Grand Nordic Corner: Fate of Grand County trails |

Grand Nordic Corner: Fate of Grand County trails

When summer biking and hiking season ends, it’s time to set the final stage for winter activities. These days it’s winter fat biking, hiking or snowshoeing, and cross country skiing. Nordic Centers with groomed trails pray for enough snow early to get started on grooming. But before that happens, they must clear and even mow their trails. They try to finish construction on new trails or facilities in a timely fashion.

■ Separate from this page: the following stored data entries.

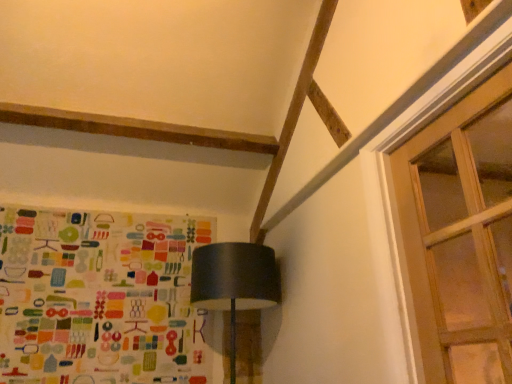 Question: From the image's perspective, would you say clear glass door at upper right is shown under matte black lampshade at center?

Choices:
 (A) no
 (B) yes

Answer: (A)

Question: From the image's perspective, is clear glass door at upper right above matte black lampshade at center?

Choices:
 (A) no
 (B) yes

Answer: (B)

Question: Does clear glass door at upper right come in front of matte black lampshade at center?

Choices:
 (A) yes
 (B) no

Answer: (A)

Question: Could you tell me if clear glass door at upper right is turned towards matte black lampshade at center?

Choices:
 (A) yes
 (B) no

Answer: (B)

Question: Can you confirm if clear glass door at upper right is bigger than matte black lampshade at center?

Choices:
 (A) no
 (B) yes

Answer: (A)

Question: Is clear glass door at upper right far from matte black lampshade at center?

Choices:
 (A) yes
 (B) no

Answer: (A)

Question: Does multicolored fabric at left have a greater height compared to matte black lampshade at center?

Choices:
 (A) no
 (B) yes

Answer: (B)

Question: Is multicolored fabric at left positioned with its back to matte black lampshade at center?

Choices:
 (A) no
 (B) yes

Answer: (A)

Question: From a real-world perspective, is multicolored fabric at left located higher than matte black lampshade at center?

Choices:
 (A) yes
 (B) no

Answer: (A)

Question: From the image's perspective, is multicolored fabric at left located above matte black lampshade at center?

Choices:
 (A) yes
 (B) no

Answer: (A)

Question: Is multicolored fabric at left wider than matte black lampshade at center?

Choices:
 (A) no
 (B) yes

Answer: (A)

Question: Does multicolored fabric at left lie behind matte black lampshade at center?

Choices:
 (A) yes
 (B) no

Answer: (A)

Question: Is the position of matte black lampshade at center more distant than that of clear glass door at upper right?

Choices:
 (A) no
 (B) yes

Answer: (B) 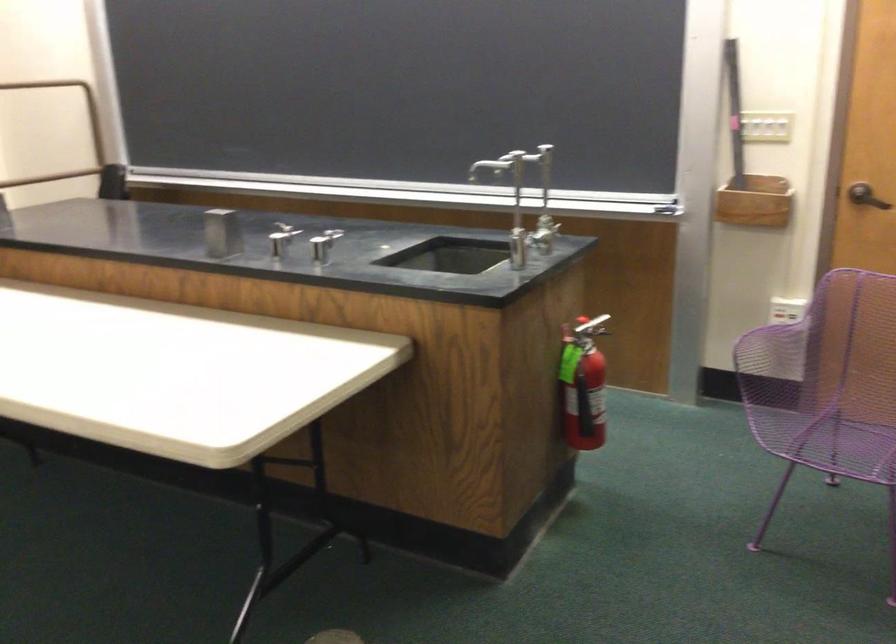 This screenshot has width=896, height=644. Describe the element at coordinates (866, 196) in the screenshot. I see `the door handle` at that location. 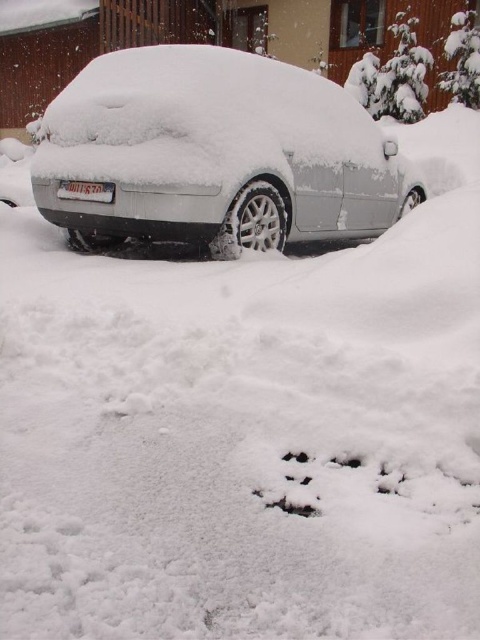 You are standing in the snow and want to check the license plate of the white matte car at center. If your maximum reach is 2 meters, can you touch the license plate without moving closer?

The white matte car at center is 3.99 meters away from the viewer, which is beyond the 2 meters reach. Therefore, you cannot touch the license plate without moving closer.

You are a delivery robot with a 1.2 meter arm. You need to pick up the white plastic license plate at center from the white matte car at center. Can your arm reach the license plate?

The white matte car at center and white plastic license plate at center are 1.07 meters apart from each other. Since the robot arm is 1.2 meters long, it can reach the license plate. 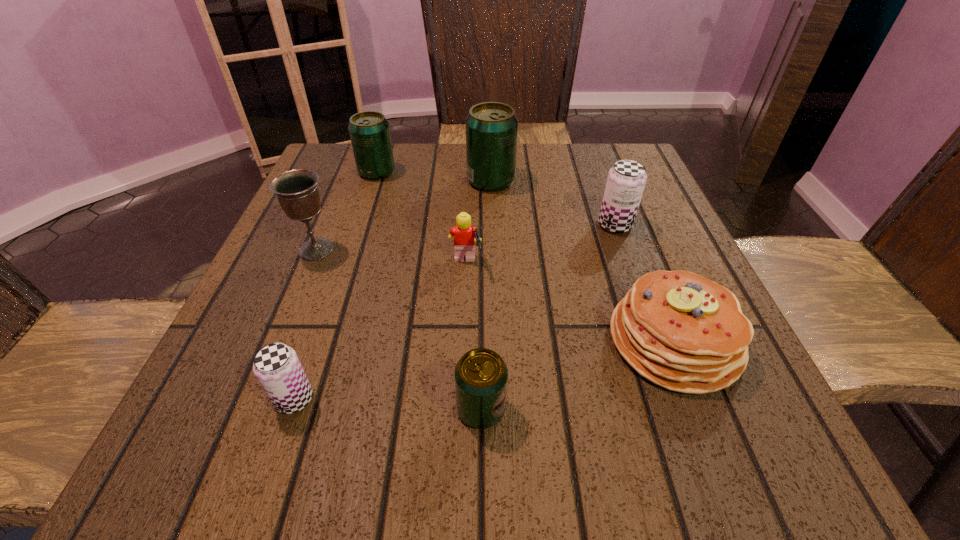 Locate an element on the screen. vacant region located on the right of the tallest beer can is located at coordinates (592, 181).

Find the location of a particular element. The height and width of the screenshot is (540, 960). vacant area situated 0.160m on the back of the bronze chalice is located at coordinates (340, 191).

The height and width of the screenshot is (540, 960). Find the location of `vacant area situated 0.090m on the right of the right purple beer can`. vacant area situated 0.090m on the right of the right purple beer can is located at coordinates [x=677, y=225].

This screenshot has width=960, height=540. I want to click on vacant region located on the front of the second biggest green beer can, so click(x=369, y=197).

Locate an element on the screen. The width and height of the screenshot is (960, 540). free spot located in front of the Lego with the accessory visible is located at coordinates [x=651, y=265].

Find the location of a particular element. free space located 0.310m on the left of the pancake is located at coordinates (411, 341).

Locate an element on the screen. blank area located 0.320m on the right of the smaller purple beer can is located at coordinates coord(544,399).

Identify the location of vacant region located 0.070m on the right of the smallest green beer can. The width and height of the screenshot is (960, 540). (557, 409).

Where is `chalice present at the left edge`? chalice present at the left edge is located at coordinates (296, 190).

I want to click on beer can that is at the right edge, so click(626, 180). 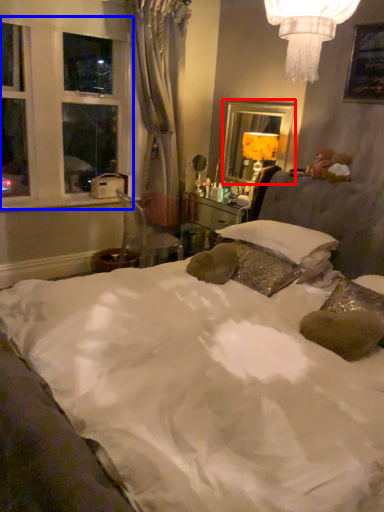 Question: Which point is closer to the camera, mirror (highlighted by a red box) or window frame (highlighted by a blue box)?

Choices:
 (A) mirror
 (B) window frame

Answer: (B) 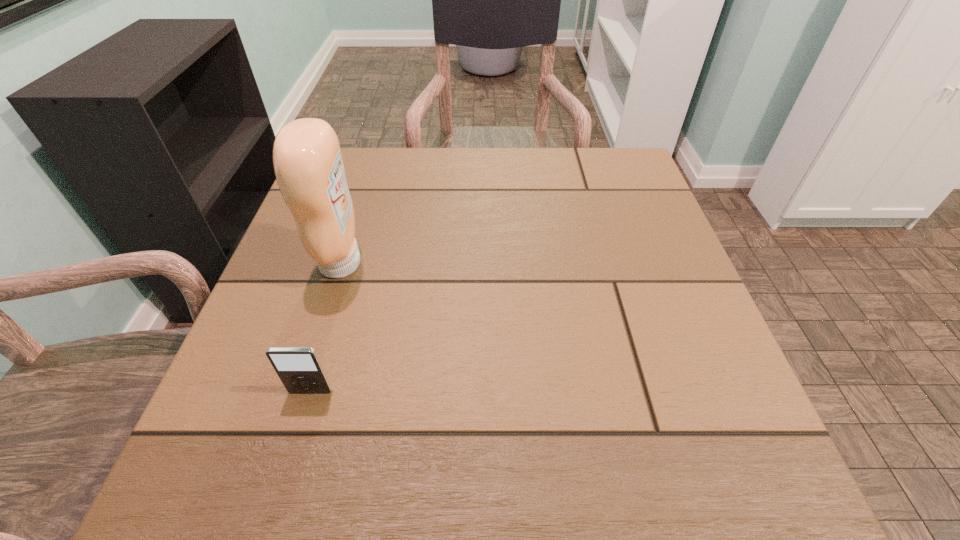 Where is `the taller object`? The image size is (960, 540). the taller object is located at coordinates (307, 159).

What are the coordinates of `condiment` in the screenshot? It's located at (307, 159).

Locate an element on the screen. The width and height of the screenshot is (960, 540). the nearer object is located at coordinates (299, 368).

Locate an element on the screen. This screenshot has width=960, height=540. the shorter object is located at coordinates (299, 368).

I want to click on vacant space located on the label of the condiment, so pos(520,263).

Identify the location of free location located 0.120m on the front-facing side of the shorter object. The width and height of the screenshot is (960, 540). (285, 478).

Find the location of `condiment present at the left edge`. condiment present at the left edge is located at coordinates [x=307, y=159].

The image size is (960, 540). Identify the location of iPod positioned at the left edge. (299, 368).

In the image, there is a desktop. What are the coordinates of `vacant area at the far edge` in the screenshot? It's located at (410, 197).

In the image, there is a desktop. At what (x,y) coordinates should I click in order to perform the action: click on vacant space at the near edge. Please return your answer as a coordinate pair (x, y). This screenshot has width=960, height=540. Looking at the image, I should click on (635, 448). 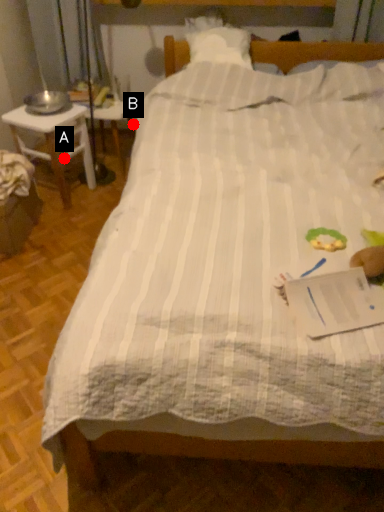 Question: Two points are circled on the image, labeled by A and B beside each circle. Which point appears closest to the camera in this image?

Choices:
 (A) A is closer
 (B) B is closer

Answer: (B) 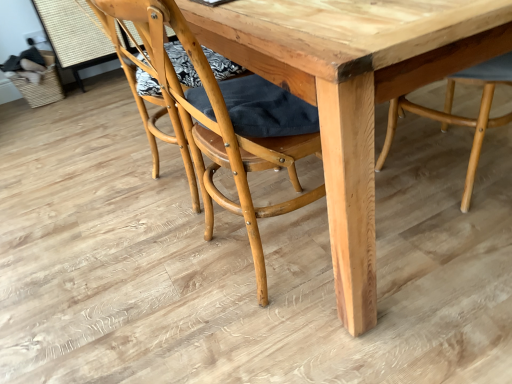 Identify the location of vacant area in front of natural wood chair at center, the first chair when ordered from left to right. This screenshot has height=384, width=512. (316, 340). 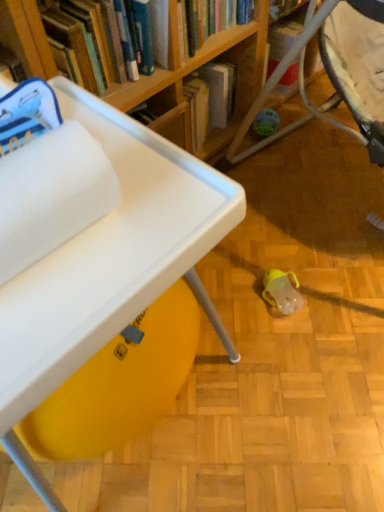 The width and height of the screenshot is (384, 512). What do you see at coordinates (51, 194) in the screenshot? I see `white fluffy towel at upper left` at bounding box center [51, 194].

You are a GUI agent. You are given a task and a screenshot of the screen. Output one action in this format:
    pyautogui.click(x=<x>, y=<y>)
    Task: Click on the white fluffy towel at upper left
    Image resolution: width=384 pixels, height=512 pixels.
    Given the screenshot: What is the action you would take?
    pyautogui.click(x=51, y=194)

Image resolution: width=384 pixels, height=512 pixels. Identify the location of wooden bookshelf at upper center. (196, 68).

Which of these two, white fluffy towel at upper left or wooden bookshelf at upper center, is smaller?

With smaller size is white fluffy towel at upper left.

Is point (17, 195) closer or farther from the camera than point (229, 47)?

Point (17, 195) is closer to the camera than point (229, 47).

Which object is thinner, white fluffy towel at upper left or wooden bookshelf at upper center?

Thinner between the two is white fluffy towel at upper left.

Which object is positioned more to the left, white fluffy towel at upper left or wooden bookshelf at upper center?

From the viewer's perspective, wooden bookshelf at upper center appears more on the left side.

From a real-world perspective, is white plastic table at lower left under wooden bookshelf at upper center?

Correct, in the physical world, white plastic table at lower left is lower than wooden bookshelf at upper center.

Is white plastic table at lower left beside wooden bookshelf at upper center?

They are not placed beside each other.

From the image's perspective, which object appears higher, white plastic table at lower left or wooden bookshelf at upper center?

wooden bookshelf at upper center.

Can you confirm if white plastic table at lower left is positioned to the left of wooden bookshelf at upper center?

Incorrect, white plastic table at lower left is not on the left side of wooden bookshelf at upper center.

From their relative heights in the image, would you say wooden bookshelf at upper center is taller or shorter than white fluffy towel at upper left?

Considering their sizes, wooden bookshelf at upper center has more height than white fluffy towel at upper left.

Looking at this image, is wooden bookshelf at upper center beside white fluffy towel at upper left?

wooden bookshelf at upper center is not next to white fluffy towel at upper left, and they're not touching.

You are a GUI agent. You are given a task and a screenshot of the screen. Output one action in this format:
    pyautogui.click(x=<x>, y=<y>)
    Task: Click on the toilet paper above the wooden bookshelf at upper center (from a real-world perspective)
    Image resolution: width=384 pixels, height=512 pixels.
    Given the screenshot: What is the action you would take?
    pyautogui.click(x=51, y=194)

Is white plastic table at lower left to the left of white fluffy towel at upper left from the viewer's perspective?

In fact, white plastic table at lower left is to the right of white fluffy towel at upper left.

In order to click on toilet paper positioned vertically above the white plastic table at lower left (from a real-world perspective) in this screenshot , I will do `click(51, 194)`.

From a real-world perspective, is white plastic table at lower left above or below white fluffy towel at upper left?

white plastic table at lower left is situated lower than white fluffy towel at upper left in the real world.

From the image's perspective, relative to white fluffy towel at upper left, is white plastic table at lower left above or below?

Based on their image positions, white plastic table at lower left is located beneath white fluffy towel at upper left.

Where is `toilet paper that appears above the white plastic table at lower left (from the image's perspective)`? toilet paper that appears above the white plastic table at lower left (from the image's perspective) is located at coordinates (51, 194).

Is white fluffy towel at upper left further to the viewer compared to white plastic table at lower left?

No, white fluffy towel at upper left is in front of white plastic table at lower left.

Considering the sizes of white fluffy towel at upper left and white plastic table at lower left in the image, is white fluffy towel at upper left bigger or smaller than white plastic table at lower left?

Considering their sizes, white fluffy towel at upper left takes up less space than white plastic table at lower left.

Between wooden bookshelf at upper center and white plastic table at lower left, which one has smaller width?

With smaller width is wooden bookshelf at upper center.

From the image's perspective, who appears lower, wooden bookshelf at upper center or white plastic table at lower left?

white plastic table at lower left, from the image's perspective.

Is point (226, 143) closer or farther from the camera than point (141, 238)?

Point (226, 143) is positioned farther from the camera compared to point (141, 238).

Where is `bookcase above the white fluffy towel at upper left (from the image's perspective)`? The height and width of the screenshot is (512, 384). bookcase above the white fluffy towel at upper left (from the image's perspective) is located at coordinates (196, 68).

Identify the location of table below the wooden bookshelf at upper center (from a real-world perspective). This screenshot has height=512, width=384. (112, 258).

From the image, which object appears to be farther from white plastic table at lower left, white fluffy towel at upper left or wooden bookshelf at upper center?

Based on the image, wooden bookshelf at upper center appears to be further to white plastic table at lower left.

When comparing their distances from white fluffy towel at upper left, does wooden bookshelf at upper center or white plastic table at lower left seem further?

wooden bookshelf at upper center is positioned further to the anchor white fluffy towel at upper left.

Estimate the real-world distances between objects in this image. Which object is further from white plastic table at lower left, wooden bookshelf at upper center or white fluffy towel at upper left?

The object further to white plastic table at lower left is wooden bookshelf at upper center.

Based on their spatial positions, is white plastic table at lower left or wooden bookshelf at upper center further from white fluffy towel at upper left?

wooden bookshelf at upper center is positioned further to the anchor white fluffy towel at upper left.

Looking at the image, which one is located closer to wooden bookshelf at upper center, white plastic table at lower left or white fluffy towel at upper left?

white plastic table at lower left is positioned closer to the anchor wooden bookshelf at upper center.

Looking at the image, which one is located closer to wooden bookshelf at upper center, white fluffy towel at upper left or white plastic table at lower left?

white plastic table at lower left is closer to wooden bookshelf at upper center.

Find the location of `toilet paper between wooden bookshelf at upper center and white plastic table at lower left from top to bottom`. toilet paper between wooden bookshelf at upper center and white plastic table at lower left from top to bottom is located at coordinates (51, 194).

On our public trails through Grand County, Headwaters Trails Alliance with the aid of volunteers works hard all summer to help local government agencies keep up with trail clearing and other maintenance as well as new construction. The funding provided by the recently passed Issue 1A can help that work tremendously and I congratulate our country voters for finally providing a regular funding source for maintenance of our rivers, trails, and open space. You have seen a big difference this year in the trail work performed by HTA and their volunteer crews. But our Headwaters Trails Alliance needs a dedicated source of funding to continue to expand what they are capable of doing for trails of all kinds in Grand County. We need to catch up with the other counties in Colorado who depend on trails for tourism. Please encourage your County Commissioner to find a permanent home or department to give HTA the stability it needs to do its job! Send your comments now to your commissioner: cell-970-531-8283; cell 970-531-4304; cell 970-531-0028

The fate of trails in Grand County could depend on your action now. Please make your feelings heard!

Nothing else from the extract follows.